Big Business vs. Free Markets

Net neutrality as we know it may be on the ropes.

It appears Google is nearing an agreement with Verizon wherein the latter’s broadband network will prioritize the former. Consumer advocates and supporters of net neutrality are crying foul; the recently hamstrung FCC can’t really do anything about it; and the future is ominous, now.

But why shouldn’t Google and Verizon cut their own deal? Free markets need to allow for the unrestricted flow of capital, innovation and all those other wonderful words you hear from economists. I agree with that, boilerplate liberal that I am; what I don’t agree with is hypocrisy justified by wealth and blind ideology.

All things relative, Verizon and Google are rather on-the-level with their intentions and their arguments. Ars Technica has this great summary of a joint statement from the two behemoths that seeks to put down on paper just what the two sides agree and disagree on.

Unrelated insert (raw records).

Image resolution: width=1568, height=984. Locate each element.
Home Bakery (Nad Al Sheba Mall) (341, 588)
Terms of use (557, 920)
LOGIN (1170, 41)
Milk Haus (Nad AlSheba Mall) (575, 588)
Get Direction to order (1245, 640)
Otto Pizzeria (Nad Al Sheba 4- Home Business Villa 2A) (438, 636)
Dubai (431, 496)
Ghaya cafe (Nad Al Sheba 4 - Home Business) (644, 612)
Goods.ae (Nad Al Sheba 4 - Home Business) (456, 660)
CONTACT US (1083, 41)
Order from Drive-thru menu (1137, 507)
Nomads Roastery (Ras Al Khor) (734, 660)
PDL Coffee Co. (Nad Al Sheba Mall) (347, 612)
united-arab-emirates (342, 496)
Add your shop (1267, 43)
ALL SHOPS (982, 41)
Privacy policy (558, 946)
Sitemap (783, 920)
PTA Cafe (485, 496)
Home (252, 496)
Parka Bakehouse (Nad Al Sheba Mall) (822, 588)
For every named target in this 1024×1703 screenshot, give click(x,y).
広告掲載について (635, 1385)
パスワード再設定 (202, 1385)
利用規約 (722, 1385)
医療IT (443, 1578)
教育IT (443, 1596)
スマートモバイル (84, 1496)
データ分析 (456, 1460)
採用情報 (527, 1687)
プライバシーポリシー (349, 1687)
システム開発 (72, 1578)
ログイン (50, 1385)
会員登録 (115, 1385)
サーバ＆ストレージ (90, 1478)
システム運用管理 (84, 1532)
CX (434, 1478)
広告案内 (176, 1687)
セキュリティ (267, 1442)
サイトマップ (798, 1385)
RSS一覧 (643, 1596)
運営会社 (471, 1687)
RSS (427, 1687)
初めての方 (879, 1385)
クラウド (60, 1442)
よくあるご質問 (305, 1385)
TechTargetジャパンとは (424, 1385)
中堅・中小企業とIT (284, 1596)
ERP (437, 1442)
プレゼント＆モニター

Technology Liberation Front, a dyed-in-the-wool libertarian zine focusing on technology and media, ran this piece yesterday, before the Times article ran:

“The key problem is defining the internet as a private broadband network,” [Daniel Lyons of Boston College Law School] says, “when in nearly every case, the broadband infrastructure involved includes tremendous use of government granted rights of ways and other government subsidies. If the telcos actually had built their network entirely on their own and negotiated privately with land owners for rights of way, they might have a point on this one. But they didn’t and they don’t.”

Putting aside the fact that not all ISPs received subsidies (or are “telcos”), the logical consequences of this line of reasoning are staggering. If you got a subsidy or some other government benefits, the government now owns your network. This will certainly come as a surprise to ISPs, and ISP shareholders, who thought they actually owned their networks. But why stop there?  What of the millions of American’s with mortgages financed by Fannie Mae? Or cars that they drive on government-owned roads?

This is exactly the sort of thing the Fifth Amendment was intended to prevent. Property is not something to be shifted, transferred or parsed based on the whim of policymakers (or bloggers). You can’t just assume away property rights, just because they conflict with your notions of how things should be—or should have been—done.

“Free Markets” are not the same as “Big Business,” and it’s time we stopped conflating the two.

Discussion
  • Ron Paul, a true libertarian, would agree with you though he uses the term "corporatism." As a libertarian, the difference to me between this example and other subsidies is information. The webs most useful feature is freedom of information. Free markets are built on two assumptions - rational expectations and complete information. Once you tamper with one of those, you must throw free markets out of the window. So long as this deal does not interfere with what information is accessible, I see no problem with it.